Jon Bean has posted an interesting exchange between Mike Eichholz, founder of the FSN, and Deborah Seltzer-Kelly, who is no fan of the FA but also opposes the FSN petition in its current form. Eichholz here more clearly explains himself than he has done elsewhere, which I find helpful. I think Seltzer-Kelly also hits on the main problem with the FSN approach: Eichholz is effectively asking faculty to sign a petition in favor of an option that no one can understand at this point, because it is an imaginary construct--and may in fact prove to be an impossibility.
Eichholz's explanation is that he cannot work out the details of his Faculty Senate approach because doing so would require the assistance of the administration--which would invalidate his petition drive, something he is understandably unwilling to do. Eichholz complains that the law is set up to favor unions, and blames the law for his inability to develop his proposal any more clearly at this point. I don't know the legislative history here, and whether unions were driving the show. But it seems to me that the law's two main hurdles for the FSN have rational bases. The restriction as to when one can petition to decertify or replace one union with another is clearly enough designed to prevent workplaces from constant fighting over representation. And petitions that come from the employees must be just that: they cannot be management initiatives in disguise.
The essential problem with the Faculty Senate approach, to my view, remains that the Faculty Senate is dependent on administrative (employer) support: a body whose operating paper is subject to employer approval cannot claim to represent employees. Eichholz has not, to the best of my knowledge, made any attempt to explain how he would thread that needle, and in the absence of any such explanation he is indeed asking faculty to vote for an unknown quantity. He's running up against the law, in other words, not because it is pro-union (as it may or may not be) but because he's trying to convert an employer-employee hybrid (the FS) into a employee only union.
I personally am open to any move that would unify and empower the faculty. But I think the FSN proposal would do neither of these two things--rather the opposite, in both cases. Imagine the chaos, should the FSN manage to get their 30%, of trying to negotiate a faculty senate plan, a plan which could only come to fruition after a subsequent vote by the faculty (or two votes, if a run-off is required). This would require massive revisions to the FS operating paper, coordinated with the administration, which would presumably have to agree to sever all formal ties with the FS in order to make it a legally viable "exclusive bargaining agent". It would take months, I think, months of contentious and no doubt often heated debate. It would effectively prolong the current crisis for a long time to come.

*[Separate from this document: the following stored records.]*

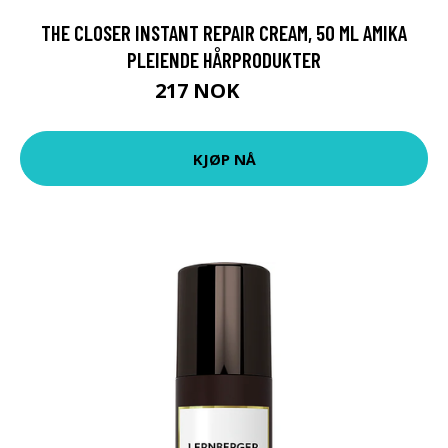
THE CLOSER INSTANT REPAIR CREAM, 50 ML AMIKA
PLEIENDE HÅRPRODUKTER
217 NOK
289 NOK
KJØP NÅ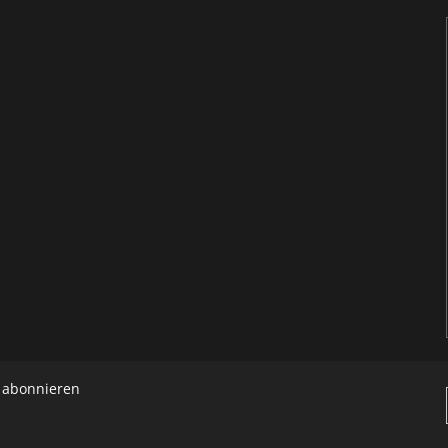
h abonnieren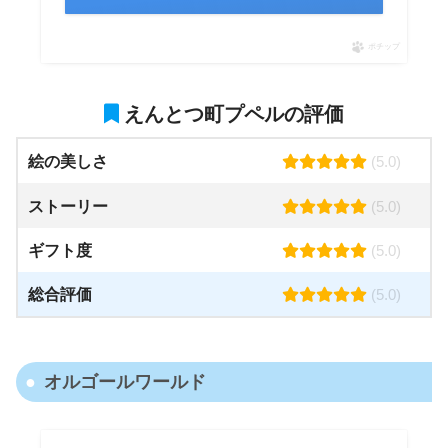
ポチップ
えんとつ町プペルの評価
絵の美しさ
(5.0)
ストーリー
(5.0)
ギフト度
(5.0)
総合評価
(5.0)
オルゴールワールド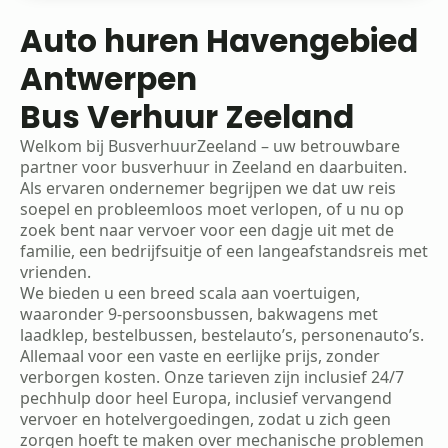
Auto huren Havengebied
Antwerpen
Bus Verhuur Zeeland
Welkom bij BusverhuurZeeland – uw betrouwbare
partner voor busverhuur in Zeeland en daarbuiten.
Als ervaren ondernemer begrijpen we dat uw reis
soepel en probleemloos moet verlopen, of u nu op
zoek bent naar vervoer voor een dagje uit met de
familie, een bedrijfsuitje of een langeafstandsreis met
vrienden.
We bieden u een breed scala aan voertuigen,
waaronder 9-persoonsbussen, bakwagens met
laadklep, bestelbussen, bestelauto’s, personenauto’s.
Allemaal voor een vaste en eerlijke prijs, zonder
verborgen kosten. Onze tarieven zijn inclusief 24/7
pechhulp door heel Europa, inclusief vervangend
vervoer en hotelvergoedingen, zodat u zich geen
zorgen hoeft te maken over mechanische problemen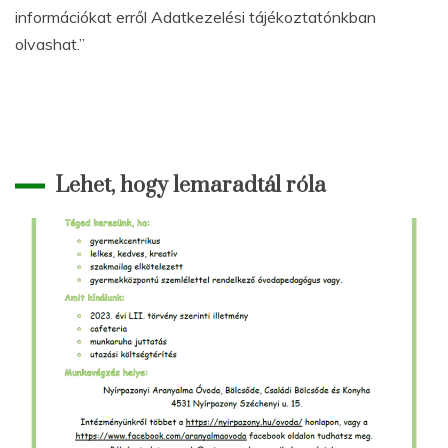
információkat erről Adatkezelési tájékoztatónkban
olvashat.”
Lehet, hogy lemaradtál róla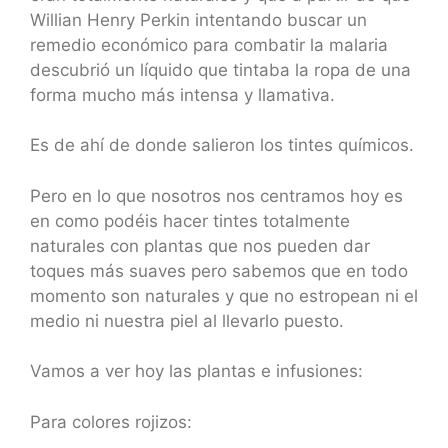
Willian Henry Perkin intentando buscar un
remedio económico para combatir la malaria
descubrió un líquido que tintaba la ropa de una
forma mucho más intensa y llamativa.
Es de ahí de donde salieron los tintes químicos.
Pero en lo que nosotros nos centramos hoy es
en como podéis hacer tintes totalmente
naturales con plantas que nos pueden dar
toques más suaves pero sabemos que en todo
momento son naturales y que no estropean ni el
medio ni nuestra piel al llevarlo puesto.
Vamos a ver hoy las plantas e infusiones:
Para colores rojizos: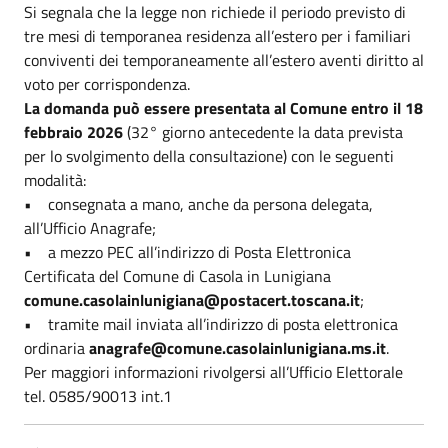
Si segnala che la legge non richiede il periodo previsto di
tre mesi di temporanea residenza all’estero per i familiari
conviventi dei temporaneamente all’estero aventi diritto al
voto per corrispondenza.
La domanda può essere presentata al Comune entro il 18
febbraio 2026
(32° giorno antecedente la data prevista
per lo svolgimento della consultazione) con le seguenti
modalità:
• consegnata a mano, anche da persona delegata,
all’Ufficio Anagrafe;
• a mezzo PEC all’indirizzo di Posta Elettronica
Certificata del Comune di Casola in Lunigiana
comune.casolainlunigiana@postacert.toscana.it
;
• tramite mail inviata all’indirizzo di posta elettronica
ordinaria
anagrafe@comune.casolainlunigiana.ms.it
.
Per maggiori informazioni rivolgersi all’Ufficio Elettorale
tel. 0585/90013 int.1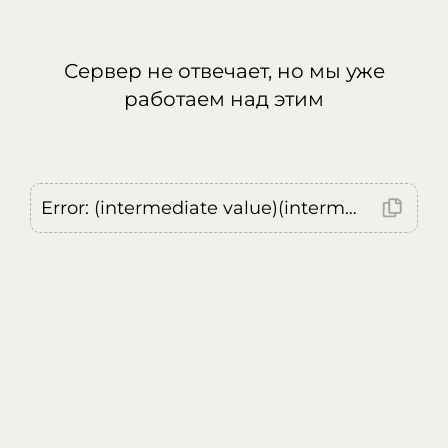
Сервер не отвечает, но мы уже
работаем над этим
Error: (intermediate value)(intermediate value)(intermediate value).replaceAll is not a function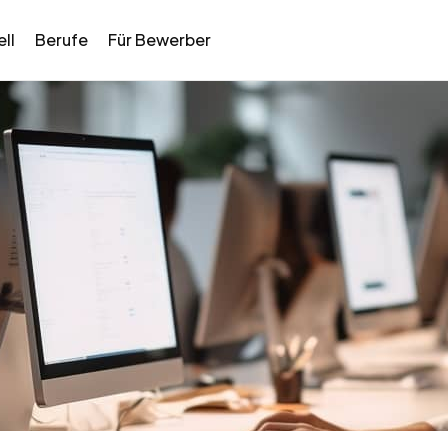
ll
Berufe
Für Bewerber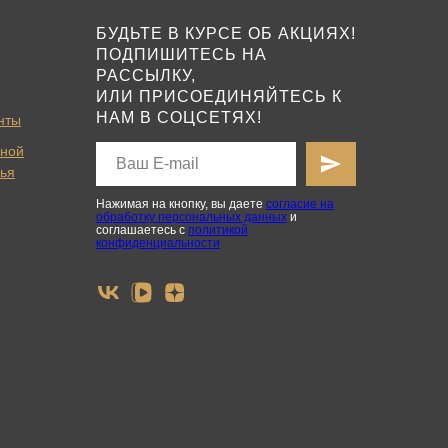
БУДЬТЕ В КУРСЕ ОБ АКЦИЯХ!
ПОДПИШИТЕСЬ НА
РАССЫЛКУ,
ИЛИ ПРИСОЕДИНЯЙТЕСЬ К
НАМ В СОЦСЕТЯХ!
нты
ьной
вья
Нажимая на кнопку, вы даете
согласие на
обработку персональных данных
и
соглашаетесь с
политикой
конфиденциальности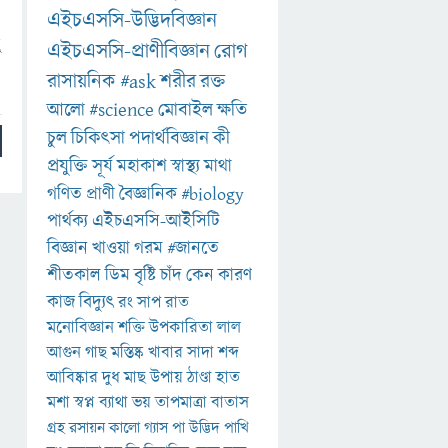
এইচএসসি-উদ্ভিদবিজ্ঞান
ু
এইচএসসি-প্রাণীবিজ্ঞান
রোগ
রাসায়নিক
#ask
শরীর
রক্ত
আলো
#science
মোবাইল
ক্ষতি
চুল
চিকিৎসা
পদার্থবিজ্ঞান
কী
প্রযুক্তি
সূর্য
মহাকাশ
স্বাস্থ্য
মাথা
গণিত
প্রাণী
বৈজ্ঞানিক
#biology
পার্থক্য
এইচএসসি-আইসিটি
বিজ্ঞান
খাওয়া
গরম
#জানতে
শীতকাল
ডিম
বৃষ্টি
চাঁদ
কেন
কারণ
কাজ
বিদ্যুৎ
রং
সাপ
রাত
মনোবিজ্ঞান
শক্তি
উপকারিতা
লাল
আগুন
গাছ
মস্তিষ্ক
খাবার
সাদা
শব্দ
আবিষ্কার
দুধ
মাছ
উপায়
ঠাণ্ডা
হাত
মশা
স্বপ্ন
ব্যাথা
ভয়
তাপমাত্রা
বাতাস
গ্রহ
রসায়ন
কালো
গ্যাস
পা
উদ্ভিদ
পাখি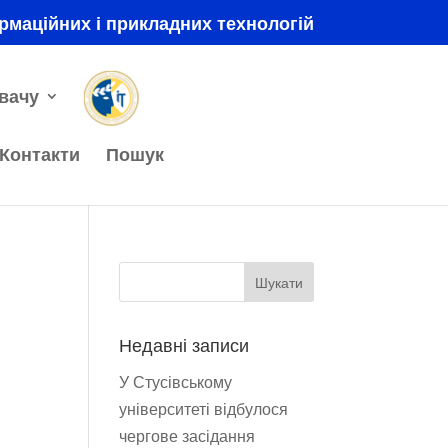
рмаційних і прикладних технологій
вачу
Контакти
Пошук
Недавні записи
У Стусівському
університеті відбулося
чергове засідання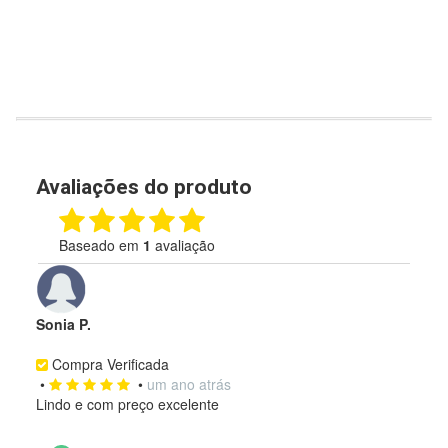
Avaliações do produto
Baseado em
1
avaliação
Sonia P.
Compra Verificada
•
•
um ano atrás
Lindo e com preço excelente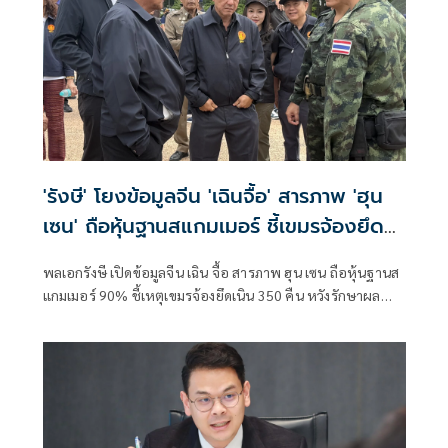
'รังษี' โยงข้อมูลจีน 'เฉินจื้อ' สารภาพ 'ฮุน
เซน' ถือหุ้นฐานสแกมเมอร์ ชี้เขมรจ้องยึด
เนิน 350 คืน
พลเอกรังษี เปิดข้อมูลจีน เฉิน จื้อ สารภาพ ฮุน เซน ถือหุ้นฐานส
แกมเมอร์ 90% ชี้เหตุเขมรจ้องยึดเนิน 350 คืน หวังรักษาผล
ประโยชน์–เพิ่มแต้มต่อก่อนเจรจา JBC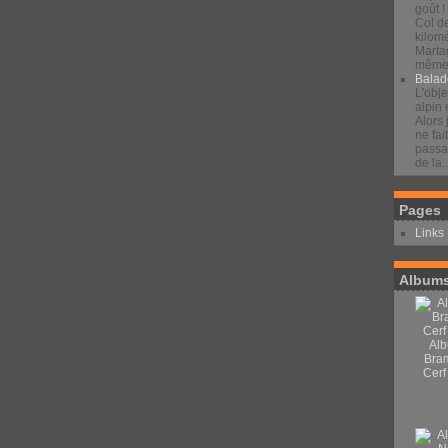
goût !
Col d
kilomè
Marta
même 
Balad
L'obje
alpin 
Alors 
ne fai
passan
de la..
Pages
Links
Albums
Alb
Bra
Cerf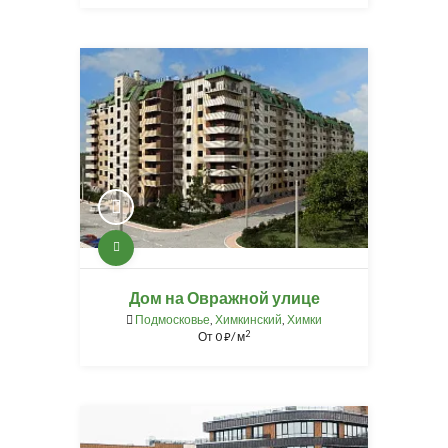
Дом на Овражной улице
Подмосковье
,
Химкинский
,
Химки
2
От
0
/ м
⃏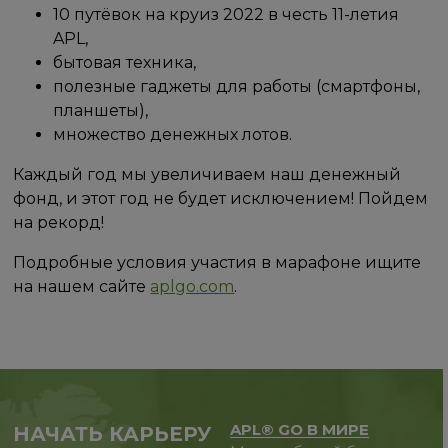
10 путёвок на круиз 2022 в честь 11-летия
APL,
бытовая техника,
полезные гаджеты для работы (смартфоны,
планшеты),
множество денежных лотов.
Каждый год мы увеличиваем наш денежный
фонд, и этот год не будет исключением! Пойдем
на рекорд!
Подробные условия участия в марафоне ищите
на нашем сайте
aplgo.com
.
APL® GO В МИРЕ
НАЧАТЬ КАРЬЕРУ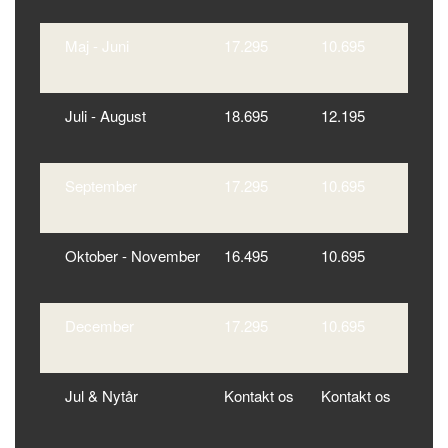
Maj - Juni
17.295
10.695
Juli - August
18.695
12.195
September
17.295
10.695
Oktober - November
16.495
10.695
December
17.295
10.695
Jul & Nytår
Kontakt os
Kontakt os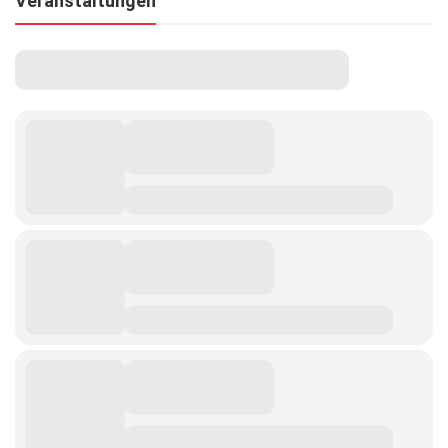
Veranstaltungen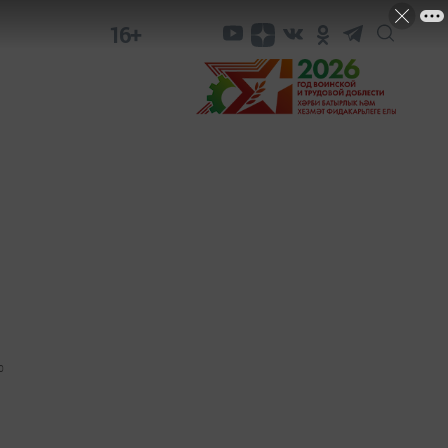
16+
0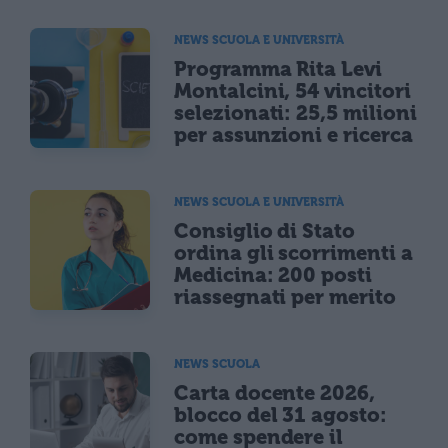
NEWS SCUOLA E UNIVERSITÀ
Programma Rita Levi
Montalcini, 54 vincitori
selezionati: 25,5 milioni
per assunzioni e ricerca
NEWS SCUOLA E UNIVERSITÀ
Consiglio di Stato
ordina gli scorrimenti a
Medicina: 200 posti
riassegnati per merito
NEWS SCUOLA
Carta docente 2026,
blocco del 31 agosto:
come spendere il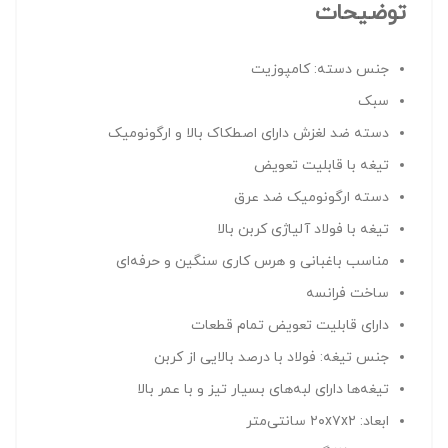
توضیحات
جنس دسته: کامپوزیت
سبک
دسته ضد لغزش دارای اصطکاک بالا و ارگونومیک
تیغه با قابلیت تعویض
دسته ارگونومیک ضد عرق
تیغه با فولاد آلیاژی کربن بالا
مناسب باغبانی و هرس کاری سنگین و حرفه‌ای
ساخت فرانسه
دارای قابلیت تعویض تمام قطعات
جنس تیغه: فولاد با درصد بالایی از کربن
تیغه‌ها دارای لبه‌های بسیار تیز و با عمر بالا
ابعاد: ۲۰x۷x۲ سانتی‌متر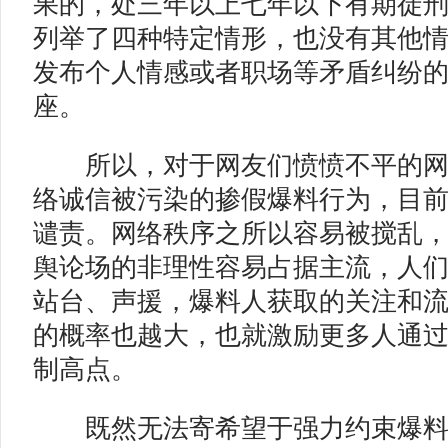
果的，处三年以上七年以下有期徒刑
列举了四种特定情形，也没有其他
发布个人情感或者职场等矛盾纠纷
座。
所以，对于网友们愤愤不平的网
络诚信被污染的掺假爆料行为，目
谴责。网络秩序之所以容易被搅乱
舆论场的非理性容易占据主流，人
站台、声援，爆料人获取的关注和
的概率也越大，也就激励更多人通
制高点。
既然无法寄希望于强力约束爆料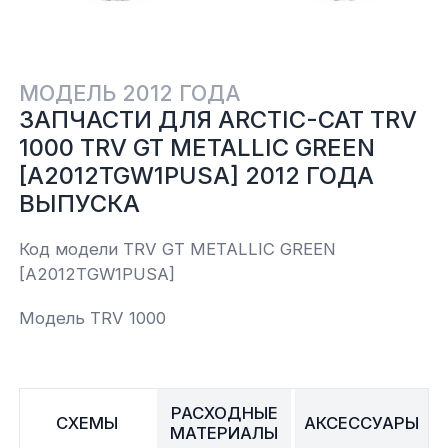
Yamaha
Салонные фильтры
Корпус,пластик
Kawasaki
МОДЕЛЬ 2012 ГОДА
Подвеска
ЗАПЧАСТИ ДЛЯ ARCTIC-CAT TRV
1000 TRV GT METALLIC GREEN
Ремни безопасности
[A2012TGW1PUSA] 2012 ГОДА
ВЫПУСКА
Сиденья
Код модели TRV GT METALLIC GREEN
[A2012TGW1PUSA]
Система привода
Модель TRV 1000
Склизы, гусеницы, коньки
Снегоотвалы
РАСХОДНЫЕ
СХЕМЫ
АКСЕССУАРЫ
МАТЕРИАЛЫ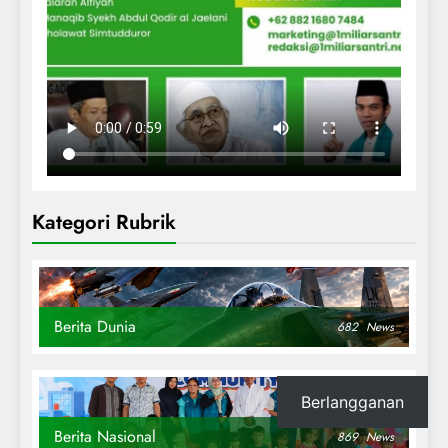
Kategori Rubrik
Berita Dunia
682
News
Berlangganan
Berita Nasional
869
News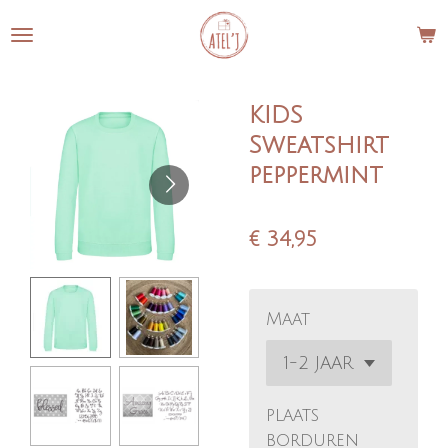
Ga
direct
naar
de
KIDS
hoofdinhoud
Sweatshirt
peppermint
€ 34,95
Maat
plaats
borduren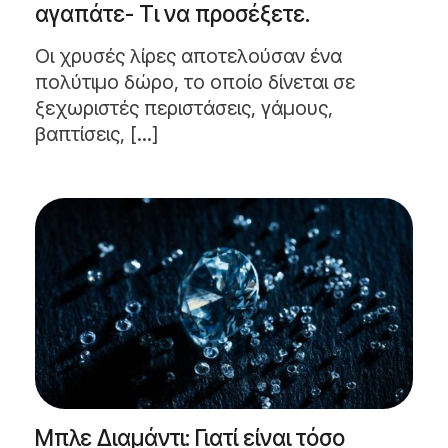
αγαπάτε- Τι να προσέξετε.
Οι χρυσές λίρες αποτελούσαν ένα
πολύτιμο δώρο, το οποίο δίνεται σε
ξεχωριστές περιστάσεις, γάμους,
βαπτίσεις, [...]
Μπλε Διαμάντι: Γιατί είναι τόσο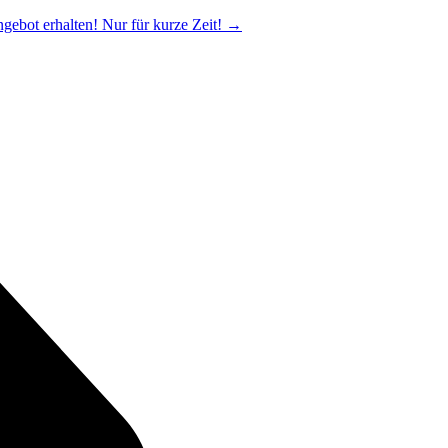
ngebot erhalten! Nur für kurze Zeit!
→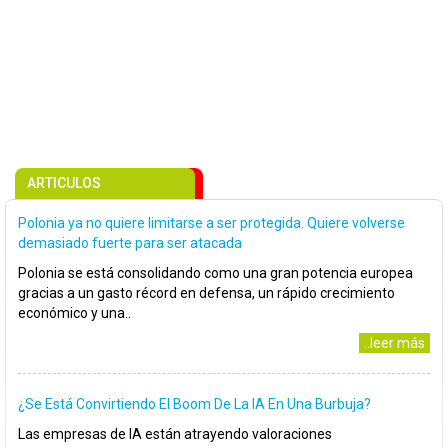
ARTICULOS
Polonia ya no quiere limitarse a ser protegida. Quiere volverse
demasiado fuerte para ser atacada
Polonia se está consolidando como una gran potencia europea
gracias a un gasto récord en defensa, un rápido crecimiento
económico y una..
..leer más
¿Se Está Convirtiendo El Boom De La IA En Una Burbuja?
Las empresas de IA están atrayendo valoraciones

After working closely with a number of IEA staffers, I've become rather fond of the organization. But as I've argued elsewhere, the IEA doesn't drive things around here: the members of the FA do. So the central question is really whether the faculty want a union or not. If we want a union we are going to have to pay dues; if we choose not to belong to an outside organization, we might get to pay less (as we'd not have to support IEA lobbying in Springfield and NEA lobbying in Washington--though to my mind supporting education lobbyists is a necessary investment these days). But we would have to work a lot harder on our own to provide not only leadership but logistical support, choose our own outside legal help, etc. An independent local couldn't rely on experienced professionals who could come in to assist us in a crisis. Eichholz's legal problems explain why he hasn't been able to coordinate with the current Faculty Senate, but don't explain why he thinks he can offer a solution with all of the benefits and none of the costs of a union. Does he, for example, believe that a faculty union should surrender the right to go on strike? Doing so might save a good amount in dues (one hardly needs a strike fund in that event), but of course it also vastly reduces one's leverage, a la Wisconsin.
Jon Bean's own suggestion, that those critical of the FA leadership join and run for FA office (or at least vote for those they find sympathetic), is far preferable. FA officers have just two year terms, and I believe that elections are due in time to elect new officers for the fall semester of next year. It seems to me that those who want a union on campus should participate in that election, by joining the FA. FA offices are hardly glamorous: they require a huge time commitment and burden one with a good deal of responsibility. And they are entirely voluntary jobs taken with no release from other duties and for absolutely no compensation.
My own belief is that our current leaders have done a fine job (myself excepted . . . ). But many in the leadership are eager to pass on the torch in any event. I hope that numerous people interested in these offices come forward to be considered for them.